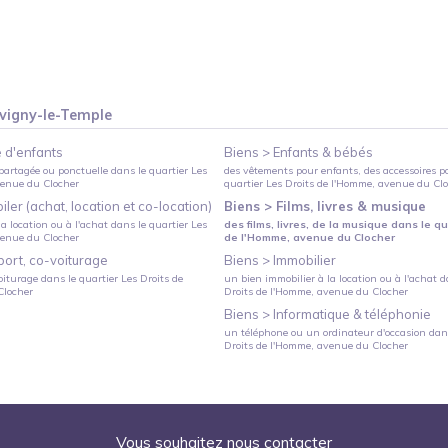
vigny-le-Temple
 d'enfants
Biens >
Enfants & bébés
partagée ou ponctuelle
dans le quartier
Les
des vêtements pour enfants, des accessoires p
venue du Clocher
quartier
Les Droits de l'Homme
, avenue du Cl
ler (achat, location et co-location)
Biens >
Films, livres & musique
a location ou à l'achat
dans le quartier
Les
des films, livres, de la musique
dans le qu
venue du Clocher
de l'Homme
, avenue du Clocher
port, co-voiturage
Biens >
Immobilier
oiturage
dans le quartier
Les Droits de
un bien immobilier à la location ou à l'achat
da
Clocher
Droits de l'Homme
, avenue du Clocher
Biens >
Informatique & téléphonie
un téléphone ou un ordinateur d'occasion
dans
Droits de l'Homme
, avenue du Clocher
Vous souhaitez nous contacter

---

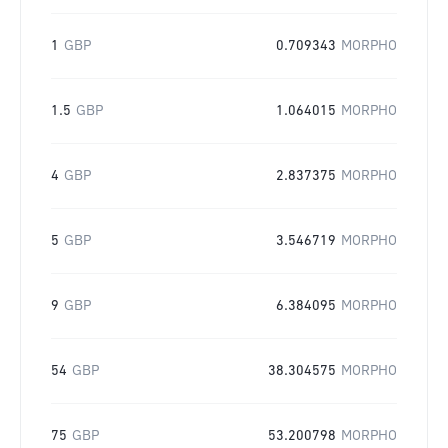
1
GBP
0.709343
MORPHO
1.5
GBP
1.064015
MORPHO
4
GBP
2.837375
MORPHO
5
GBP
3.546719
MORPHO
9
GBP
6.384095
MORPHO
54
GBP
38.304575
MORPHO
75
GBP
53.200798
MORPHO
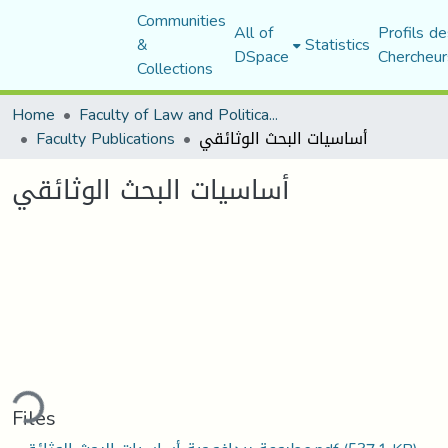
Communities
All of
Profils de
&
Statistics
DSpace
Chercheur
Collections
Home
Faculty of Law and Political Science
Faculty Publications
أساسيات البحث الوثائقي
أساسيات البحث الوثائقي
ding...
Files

---

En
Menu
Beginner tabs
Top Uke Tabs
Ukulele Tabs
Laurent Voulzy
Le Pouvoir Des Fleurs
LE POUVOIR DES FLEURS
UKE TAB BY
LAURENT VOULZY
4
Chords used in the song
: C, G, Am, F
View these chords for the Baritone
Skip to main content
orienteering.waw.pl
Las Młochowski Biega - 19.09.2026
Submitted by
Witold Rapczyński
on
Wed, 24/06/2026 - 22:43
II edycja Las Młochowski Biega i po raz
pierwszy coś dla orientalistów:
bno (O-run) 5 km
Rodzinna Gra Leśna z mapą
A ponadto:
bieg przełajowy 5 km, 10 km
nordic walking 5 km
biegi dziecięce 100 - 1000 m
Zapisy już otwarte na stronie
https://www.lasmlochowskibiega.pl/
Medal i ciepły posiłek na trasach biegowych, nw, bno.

Task instructions
For an answer, give a copy of every line in the listing that holds the word "location".

Answer area
ler (achat, location et co-location)
a location ou à l'achat
un bien immobilier à la location ou à l'achat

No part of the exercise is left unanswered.